Sotopia

Research.

Sotopia-π: Interactive Learning of Socially Intelligent Language Agents.

* Leading authors. All authors are from Carnegie Mellon University.
Cover Image for Sotopia-pi
Check out our paper, code, model, data, and interactive demo!

Introducing a method for training language agents that can navigate real life social scenarios while role-playing realisitic characters. Our method improves Mistral-7B to achieve GPT-4 level performance. We also find that social intelligence training improves the safety of social agents and doesn't compromise the general QA performance of the model.


Background

Machine social intelligence is crucial to productive human-machine interaction. For instance, to achieve real-time social interactions with users, virtual agents should not only emulate human verbal and non-verbal social behaviors but also manage social skills such as cooperation and negotiation. However, the social intelligence of large language models (LLMs) still lags behind humans in various aspects, including theory-of-mind, following social norms, and navigating diverse goal-driven social scenarios.
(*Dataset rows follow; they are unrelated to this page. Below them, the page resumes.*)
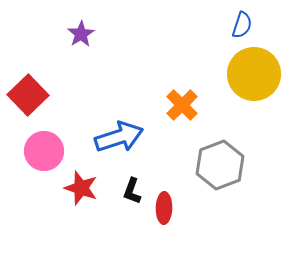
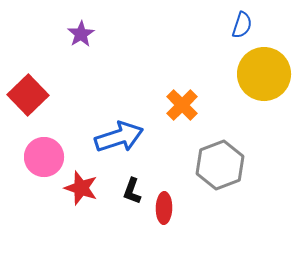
yellow circle: moved 10 px right
pink circle: moved 6 px down
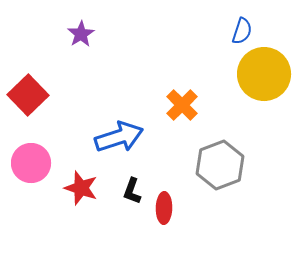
blue semicircle: moved 6 px down
pink circle: moved 13 px left, 6 px down
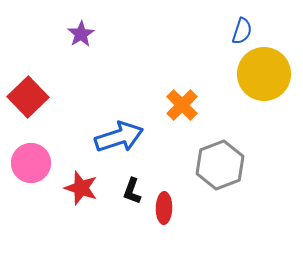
red square: moved 2 px down
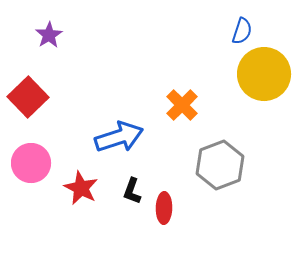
purple star: moved 32 px left, 1 px down
red star: rotated 8 degrees clockwise
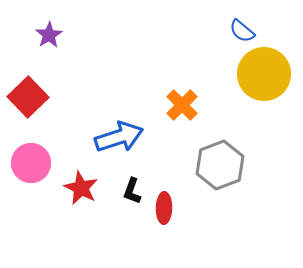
blue semicircle: rotated 112 degrees clockwise
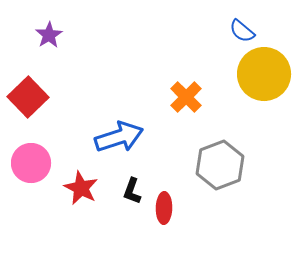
orange cross: moved 4 px right, 8 px up
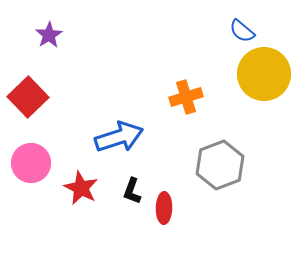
orange cross: rotated 28 degrees clockwise
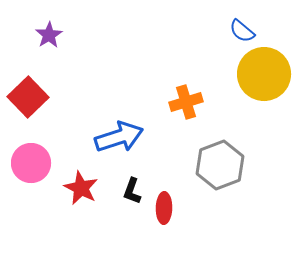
orange cross: moved 5 px down
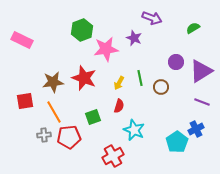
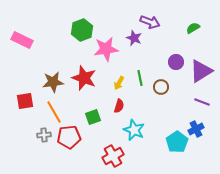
purple arrow: moved 2 px left, 4 px down
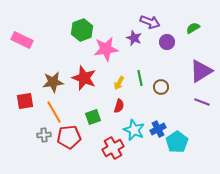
purple circle: moved 9 px left, 20 px up
blue cross: moved 38 px left
red cross: moved 8 px up
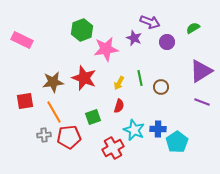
blue cross: rotated 28 degrees clockwise
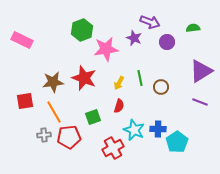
green semicircle: rotated 24 degrees clockwise
purple line: moved 2 px left
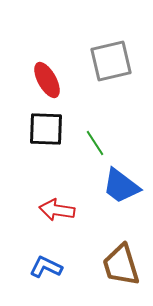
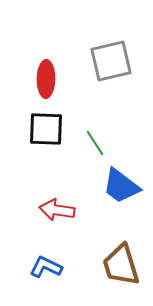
red ellipse: moved 1 px left, 1 px up; rotated 30 degrees clockwise
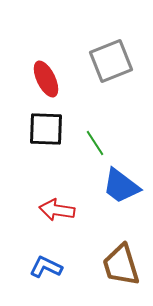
gray square: rotated 9 degrees counterclockwise
red ellipse: rotated 27 degrees counterclockwise
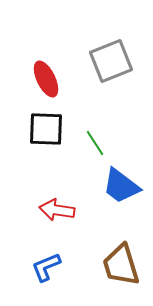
blue L-shape: rotated 48 degrees counterclockwise
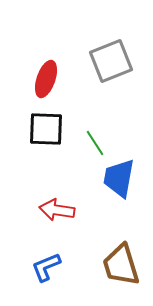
red ellipse: rotated 45 degrees clockwise
blue trapezoid: moved 2 px left, 8 px up; rotated 63 degrees clockwise
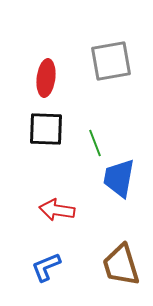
gray square: rotated 12 degrees clockwise
red ellipse: moved 1 px up; rotated 12 degrees counterclockwise
green line: rotated 12 degrees clockwise
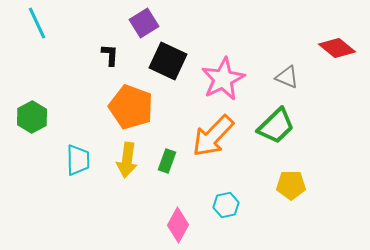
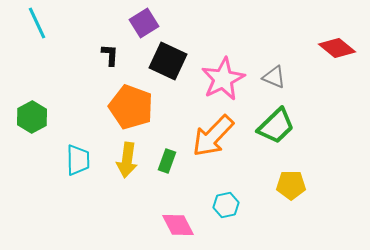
gray triangle: moved 13 px left
pink diamond: rotated 56 degrees counterclockwise
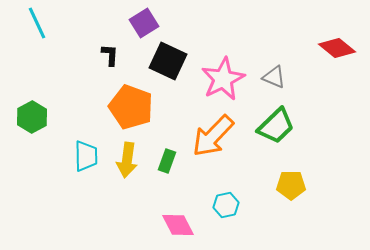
cyan trapezoid: moved 8 px right, 4 px up
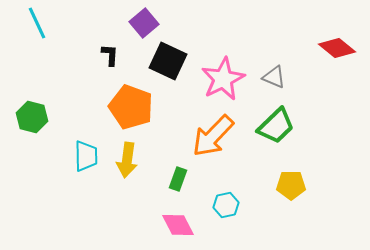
purple square: rotated 8 degrees counterclockwise
green hexagon: rotated 16 degrees counterclockwise
green rectangle: moved 11 px right, 18 px down
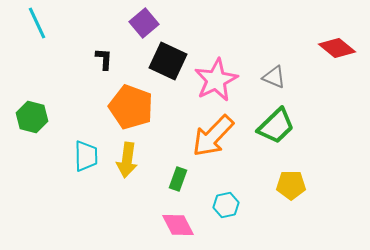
black L-shape: moved 6 px left, 4 px down
pink star: moved 7 px left, 1 px down
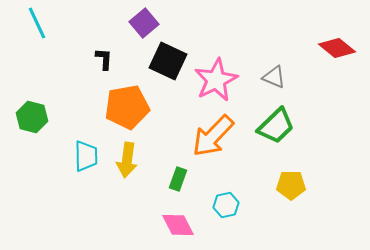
orange pentagon: moved 4 px left; rotated 30 degrees counterclockwise
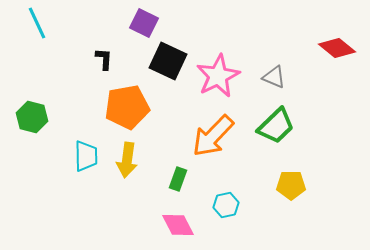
purple square: rotated 24 degrees counterclockwise
pink star: moved 2 px right, 4 px up
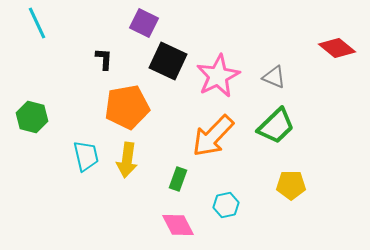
cyan trapezoid: rotated 12 degrees counterclockwise
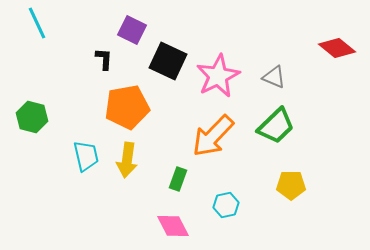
purple square: moved 12 px left, 7 px down
pink diamond: moved 5 px left, 1 px down
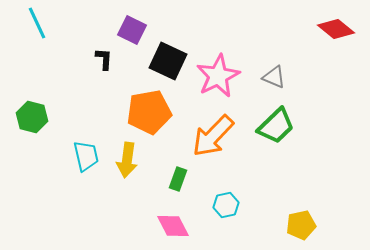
red diamond: moved 1 px left, 19 px up
orange pentagon: moved 22 px right, 5 px down
yellow pentagon: moved 10 px right, 40 px down; rotated 12 degrees counterclockwise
This underscores the challenge to bridge the gap and empower LLM agents to navigate social situations with human-like social decision-making abilities and values.

How does Sotopia-π work?

The first step is to generate synthesized social tasks through two substeps: (1) sampling keywords related to social activities from Social Chemistry, Social IQa, and Normbank and (2) prompting GPT-4 to generate scenarios and social goals based on the sampled keywords. This similar to what we have done before in creating Sotopia, but we find we can automate this process to generate a large number of diverse social scenarios. The following is an example social task generated through this procedure:

Step 1

The second step is to collect training data for behavior cloning and self-reinforcement through simulating the social interaction in Sotopia. The difference between the two approaches is that for behavior cloning, we collect the interaction data between two GPT-4 based agents (π-expert), while for self-reinforcement we collect the interaction data between two agents with the policy we are training (π-agent, initialized by Mistral-7B).

Step 2

The third step is to update π-agent. We filter data based on GPT-4 ratings and finetune on the positive examples. We find that choosing the top 20% of the examples from on each task yields the best performance. Based on the filtered positive training data, we update our agent's policy with supervised fine-tuning. This is a simple and effective method that works really well as we will show later.

Step 3

Performance evaluation

We evaluate our model by simulating the interaction between π-agent and π-partner (GPT-3.5 based agent). This is then evaluated by both GPT-4 rating and human rating.

Evaluation

On the hard Sotopia tasks, self-reinforcement improves the social goal completion ability of both the base model (Mistral 7B) and the behavior cloned model. If we first do behavior cloning and then self-reinforcement learning, the agent policy is improved significantly, nearly matching the goal completion performance of GPT-4 itself: 5.71 (ours) vs 5.89 (GPT-4) as rated by GPT-4.

Performance

On MMLU tasks, our best model achieves performance comparable to the base model. Besides improving the social abilities of LLM agents, sotopia-π also maintains the QA ability of the LLMs.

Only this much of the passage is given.